Exercise.
Among the lines below, which ones contain the word "header"? Copy every such line.

================

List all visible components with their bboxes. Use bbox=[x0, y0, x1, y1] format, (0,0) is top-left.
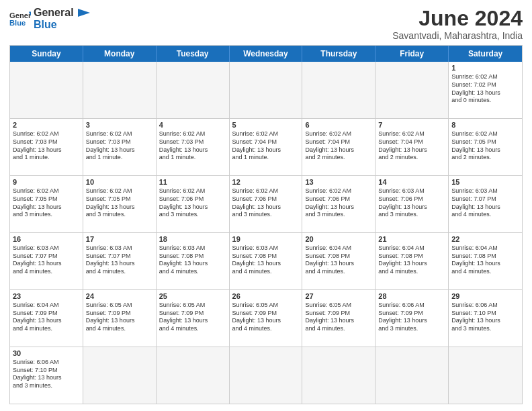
calendar-cell bbox=[157, 62, 230, 118]
day-info: Sunrise: 6:04 AM Sunset: 7:08 PM Dayligh… bbox=[378, 244, 445, 276]
day-number: 29 bbox=[451, 292, 519, 300]
day-info: Sunrise: 6:06 AM Sunset: 7:10 PM Dayligh… bbox=[451, 302, 519, 333]
day-header-friday: Friday bbox=[375, 46, 449, 62]
day-info: Sunrise: 6:06 AM Sunset: 7:10 PM Dayligh… bbox=[13, 359, 80, 390]
day-info: Sunrise: 6:02 AM Sunset: 7:06 PM Dayligh… bbox=[159, 187, 226, 219]
calendar-cell bbox=[449, 347, 522, 404]
day-number: 23 bbox=[13, 292, 80, 300]
day-info: Sunrise: 6:04 AM Sunset: 7:08 PM Dayligh… bbox=[305, 244, 372, 276]
day-info: Sunrise: 6:02 AM Sunset: 7:06 PM Dayligh… bbox=[232, 187, 300, 219]
day-header-monday: Monday bbox=[83, 46, 157, 62]
day-info: Sunrise: 6:02 AM Sunset: 7:03 PM Dayligh… bbox=[13, 130, 80, 162]
day-info: Sunrise: 6:02 AM Sunset: 7:05 PM Dayligh… bbox=[86, 187, 153, 219]
calendar-cell: 25Sunrise: 6:05 AM Sunset: 7:09 PM Dayli… bbox=[157, 290, 230, 347]
day-info: Sunrise: 6:03 AM Sunset: 7:07 PM Dayligh… bbox=[451, 187, 519, 219]
calendar-week-5: 30Sunrise: 6:06 AM Sunset: 7:10 PM Dayli… bbox=[10, 347, 522, 404]
calendar-cell: 7Sunrise: 6:02 AM Sunset: 7:04 PM Daylig… bbox=[375, 119, 449, 175]
calendar-cell: 13Sunrise: 6:02 AM Sunset: 7:06 PM Dayli… bbox=[302, 176, 375, 232]
title-block: June 2024 Savantvadi, Maharashtra, India bbox=[392, 7, 523, 41]
day-info: Sunrise: 6:05 AM Sunset: 7:09 PM Dayligh… bbox=[305, 302, 372, 333]
day-info: Sunrise: 6:05 AM Sunset: 7:09 PM Dayligh… bbox=[86, 302, 153, 333]
day-number: 2 bbox=[13, 121, 80, 129]
day-number: 13 bbox=[305, 178, 372, 186]
subtitle: Savantvadi, Maharashtra, India bbox=[392, 30, 523, 41]
calendar-cell: 12Sunrise: 6:02 AM Sunset: 7:06 PM Dayli… bbox=[230, 176, 303, 232]
calendar-cell: 16Sunrise: 6:03 AM Sunset: 7:07 PM Dayli… bbox=[10, 233, 83, 289]
calendar-cell bbox=[302, 62, 375, 118]
calendar-cell: 17Sunrise: 6:03 AM Sunset: 7:07 PM Dayli… bbox=[83, 233, 157, 289]
day-number: 5 bbox=[232, 121, 300, 129]
day-header-saturday: Saturday bbox=[449, 46, 522, 62]
calendar-week-2: 9Sunrise: 6:02 AM Sunset: 7:05 PM Daylig… bbox=[10, 175, 522, 232]
calendar-cell: 27Sunrise: 6:05 AM Sunset: 7:09 PM Dayli… bbox=[302, 290, 375, 347]
day-info: Sunrise: 6:02 AM Sunset: 7:02 PM Dayligh… bbox=[451, 73, 519, 105]
calendar-cell: 21Sunrise: 6:04 AM Sunset: 7:08 PM Dayli… bbox=[375, 233, 449, 289]
day-number: 26 bbox=[232, 292, 300, 300]
day-number: 9 bbox=[13, 178, 80, 186]
svg-marker-3 bbox=[78, 9, 90, 17]
day-number: 10 bbox=[86, 178, 153, 186]
calendar-cell: 19Sunrise: 6:03 AM Sunset: 7:08 PM Dayli… bbox=[230, 233, 303, 289]
calendar-cell bbox=[375, 62, 449, 118]
day-header-thursday: Thursday bbox=[302, 46, 375, 62]
calendar-cell: 8Sunrise: 6:02 AM Sunset: 7:05 PM Daylig… bbox=[449, 119, 522, 175]
day-info: Sunrise: 6:03 AM Sunset: 7:08 PM Dayligh… bbox=[159, 244, 226, 276]
calendar-cell: 1Sunrise: 6:02 AM Sunset: 7:02 PM Daylig… bbox=[449, 62, 522, 118]
calendar-cell: 26Sunrise: 6:05 AM Sunset: 7:09 PM Dayli… bbox=[230, 290, 303, 347]
calendar-cell: 22Sunrise: 6:04 AM Sunset: 7:08 PM Dayli… bbox=[449, 233, 522, 289]
day-info: Sunrise: 6:03 AM Sunset: 7:06 PM Dayligh… bbox=[378, 187, 445, 219]
day-info: Sunrise: 6:02 AM Sunset: 7:04 PM Dayligh… bbox=[378, 130, 445, 162]
day-info: Sunrise: 6:02 AM Sunset: 7:03 PM Dayligh… bbox=[86, 130, 153, 162]
day-number: 7 bbox=[378, 121, 445, 129]
day-info: Sunrise: 6:03 AM Sunset: 7:08 PM Dayligh… bbox=[232, 244, 300, 276]
calendar-cell: 5Sunrise: 6:02 AM Sunset: 7:04 PM Daylig… bbox=[230, 119, 303, 175]
day-number: 12 bbox=[232, 178, 300, 186]
day-info: Sunrise: 6:02 AM Sunset: 7:03 PM Dayligh… bbox=[159, 130, 226, 162]
calendar-week-1: 2Sunrise: 6:02 AM Sunset: 7:03 PM Daylig… bbox=[10, 118, 522, 175]
calendar-cell: 30Sunrise: 6:06 AM Sunset: 7:10 PM Dayli… bbox=[10, 347, 83, 404]
calendar-week-0: 1Sunrise: 6:02 AM Sunset: 7:02 PM Daylig… bbox=[10, 62, 522, 118]
day-info: Sunrise: 6:02 AM Sunset: 7:05 PM Dayligh… bbox=[451, 130, 519, 162]
calendar-cell bbox=[230, 62, 303, 118]
day-header-tuesday: Tuesday bbox=[157, 46, 230, 62]
calendar-week-4: 23Sunrise: 6:04 AM Sunset: 7:09 PM Dayli… bbox=[10, 289, 522, 347]
day-number: 20 bbox=[305, 235, 372, 243]
logo-flag-icon bbox=[78, 9, 90, 24]
logo-icon: General Blue bbox=[9, 9, 31, 28]
calendar-cell: 2Sunrise: 6:02 AM Sunset: 7:03 PM Daylig… bbox=[10, 119, 83, 175]
calendar-cell: 9Sunrise: 6:02 AM Sunset: 7:05 PM Daylig… bbox=[10, 176, 83, 232]
calendar-header: SundayMondayTuesdayWednesdayThursdayFrid… bbox=[10, 46, 522, 62]
day-number: 8 bbox=[451, 121, 519, 129]
calendar-cell bbox=[157, 347, 230, 404]
day-number: 24 bbox=[86, 292, 153, 300]
day-info: Sunrise: 6:03 AM Sunset: 7:07 PM Dayligh… bbox=[86, 244, 153, 276]
day-number: 15 bbox=[451, 178, 519, 186]
day-info: Sunrise: 6:02 AM Sunset: 7:04 PM Dayligh… bbox=[232, 130, 300, 162]
calendar-cell: 20Sunrise: 6:04 AM Sunset: 7:08 PM Dayli… bbox=[302, 233, 375, 289]
day-info: Sunrise: 6:06 AM Sunset: 7:09 PM Dayligh… bbox=[378, 302, 445, 333]
day-number: 27 bbox=[305, 292, 372, 300]
calendar-cell bbox=[230, 347, 303, 404]
day-number: 4 bbox=[159, 121, 226, 129]
page-header: General Blue General Blue June 2024 Sava… bbox=[9, 7, 523, 41]
day-number: 30 bbox=[13, 349, 80, 357]
calendar-cell: 29Sunrise: 6:06 AM Sunset: 7:10 PM Dayli… bbox=[449, 290, 522, 347]
day-number: 25 bbox=[159, 292, 226, 300]
day-number: 14 bbox=[378, 178, 445, 186]
calendar-cell bbox=[302, 347, 375, 404]
calendar-cell: 24Sunrise: 6:05 AM Sunset: 7:09 PM Dayli… bbox=[83, 290, 157, 347]
main-title: June 2024 bbox=[392, 7, 523, 30]
day-header-sunday: Sunday bbox=[10, 46, 83, 62]
logo: General Blue General Blue bbox=[9, 7, 90, 30]
calendar-cell: 18Sunrise: 6:03 AM Sunset: 7:08 PM Dayli… bbox=[157, 233, 230, 289]
calendar: SundayMondayTuesdayWednesdayThursdayFrid… bbox=[9, 45, 523, 404]
day-info: Sunrise: 6:02 AM Sunset: 7:06 PM Dayligh… bbox=[305, 187, 372, 219]
day-number: 19 bbox=[232, 235, 300, 243]
day-number: 11 bbox=[159, 178, 226, 186]
calendar-cell bbox=[375, 347, 449, 404]
calendar-cell bbox=[10, 62, 83, 118]
day-info: Sunrise: 6:04 AM Sunset: 7:09 PM Dayligh… bbox=[13, 302, 80, 333]
day-number: 3 bbox=[86, 121, 153, 129]
logo-blue: Blue bbox=[34, 19, 74, 31]
calendar-cell: 28Sunrise: 6:06 AM Sunset: 7:09 PM Dayli… bbox=[375, 290, 449, 347]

================

Answer for this exercise.
day-header-friday: Friday bbox=[375, 46, 449, 62]
day-header-monday: Monday bbox=[83, 46, 157, 62]
day-header-saturday: Saturday bbox=[449, 46, 522, 62]
day-header-thursday: Thursday bbox=[302, 46, 375, 62]
day-header-tuesday: Tuesday bbox=[157, 46, 230, 62]
calendar-header: SundayMondayTuesdayWednesdayThursdayFrid… bbox=[10, 46, 522, 62]
page-header: General Blue General Blue June 2024 Sava… bbox=[9, 7, 523, 41]
day-header-sunday: Sunday bbox=[10, 46, 83, 62]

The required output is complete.